Dalian Wanda or Wanda Group is not very widely known outside China, but it is the world’s largest private property developer and the world’s largest cinema chain operator (including ownership of the US AMC Theatres chain). It also runs facilities, and has developed its own building management system which handle Internet of things (IoT) data. . 

Over 30 years,Wanda has gone through various changes, but its current flagship development scheme is the Wanda Plaza, an independent commercial zone which combines offices, shops and accommodation. There are more than 90 of these sites in existence, and CEO Wang Jianlin has also vowed to take on Disney’s theme parks in the mainland of China. Two “Wanda City” theme parks are now open, and Wang has poached senior Disneyland staff, promising to make Disneyland Shanghai unprofitable for 20 years, partly by undercutting the ticket prices of the US intruder: “A tiger has no chance of beating a pack of wolves,” Wang said,according to the South China Morning Post.

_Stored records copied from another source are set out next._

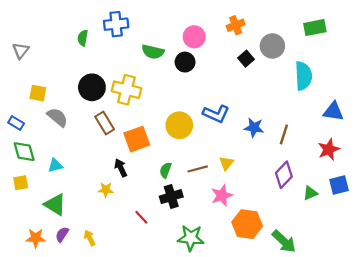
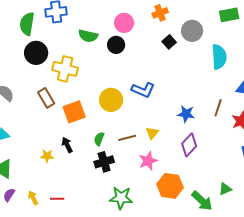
green semicircle: (83, 38) -> (27, 24), size x1.6
black circle: (92, 87) -> (36, 53), moved
blue star: (254, 128) -> (186, 114), moved
brown line: (284, 134) -> (218, 108), moved
black arrow: (121, 168) -> (67, 145), moved
purple diamond: (284, 175) -> (189, 145), moved
green triangle: (310, 193) -> (225, 189), moved
red line: (141, 217) -> (57, 199), moved, turned -48

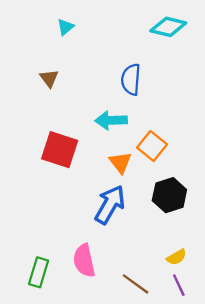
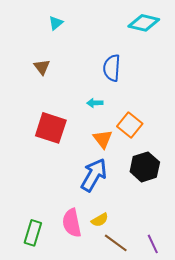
cyan arrow: (111, 120) -> (95, 103), size x0.6
yellow semicircle: (176, 257) -> (100, 220), moved

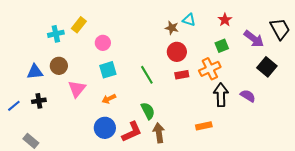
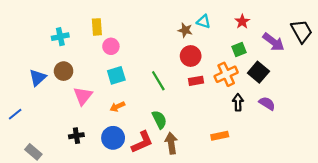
yellow rectangle: (79, 25) -> (97, 27), moved, turned -42
black square: (267, 67) -> (258, 72), moved
blue triangle: (35, 72) -> (38, 78), turned -36
black arrow: (221, 95) -> (238, 102), size x0.7
black cross: (39, 101) -> (76, 136), moved

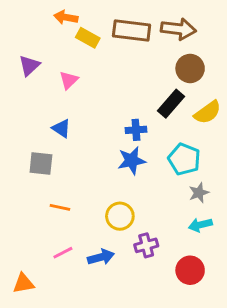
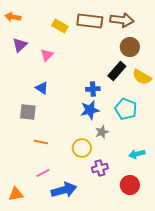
orange arrow: (66, 17) -> (13, 17), moved
yellow semicircle: (208, 112) -> (142, 77), turned 66
gray star: (199, 193) -> (102, 132), moved
blue arrow: (101, 257) -> (64, 190), moved, size x1.4

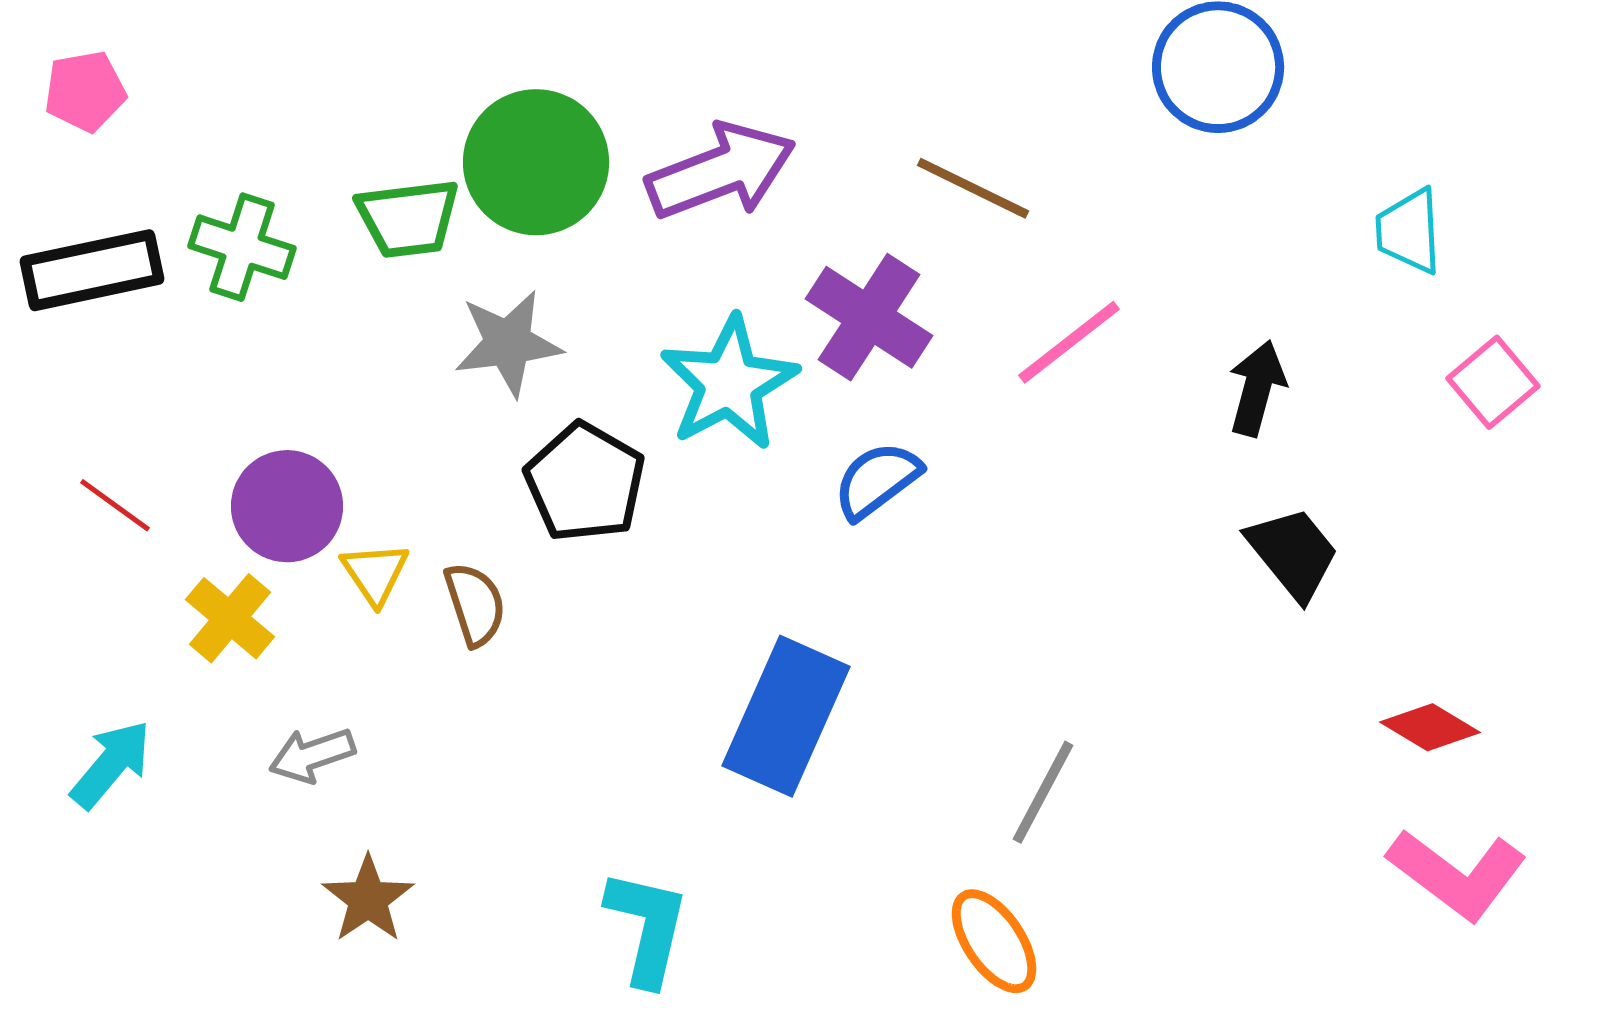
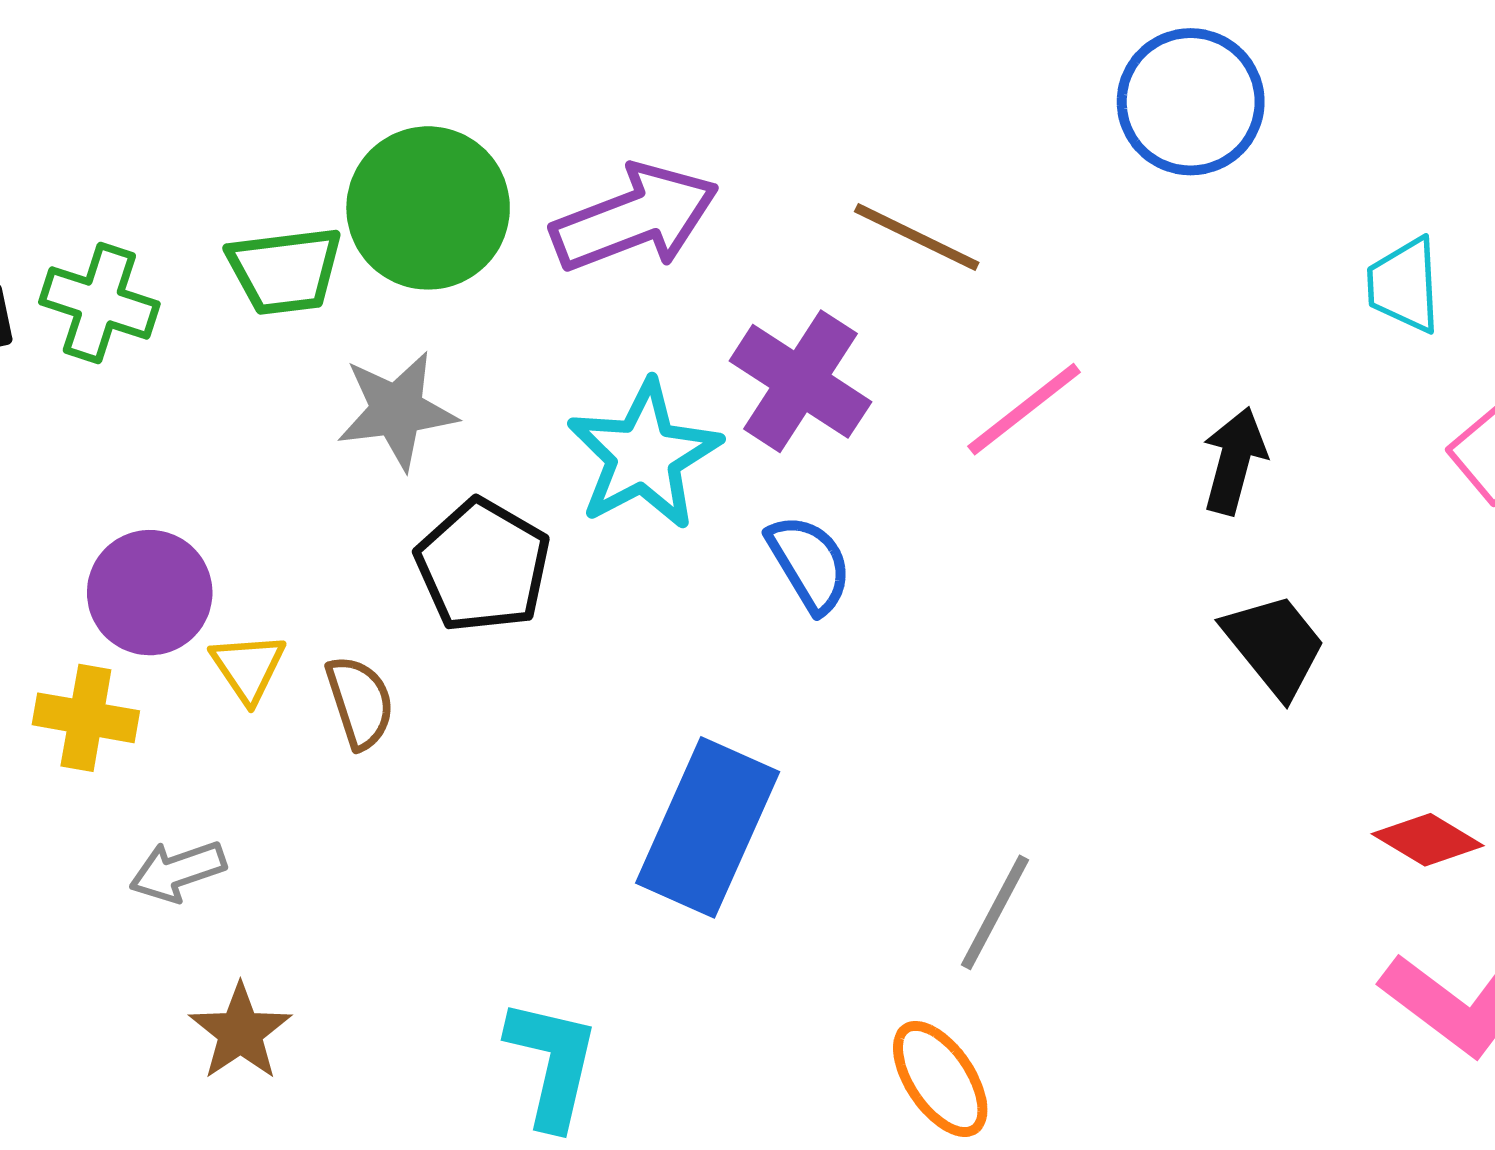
blue semicircle: (877, 480) -> (809, 564), turned 96
yellow cross: (230, 618) -> (86, 718), turned -30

All of this requires underlying technology, which Wanda’s CTO Feng Zhongqian (Jennifer Feng) described to the audience at the the DCD Hyperscale China Beijing event in December 2016. ”As a traditional industry, Wanda is surrounded by a sense of crisis, and had to rethink its value in the industry,” said Feng.

wanda mall
Wanda Mall. Wanda City – Wanda

Smart buildings 

In 2012, Wanda launched Huiyun, a worldwide intelligent building management system (BMS), a giant Internet of things (IoT) application which uses the cloud and a Hadoop data store. This will be a key part of the Wanda Plaza package, Feng explained, as each Wanda Plaza must control a number of things including HVAC, water supply and drainage, power distribution monitoring, fire alarm, video surveillance, burglar alarm, access control, public lighting, passenger statistics, parking management, information dissemination. “Energy consumption must be centralized,”  she said. 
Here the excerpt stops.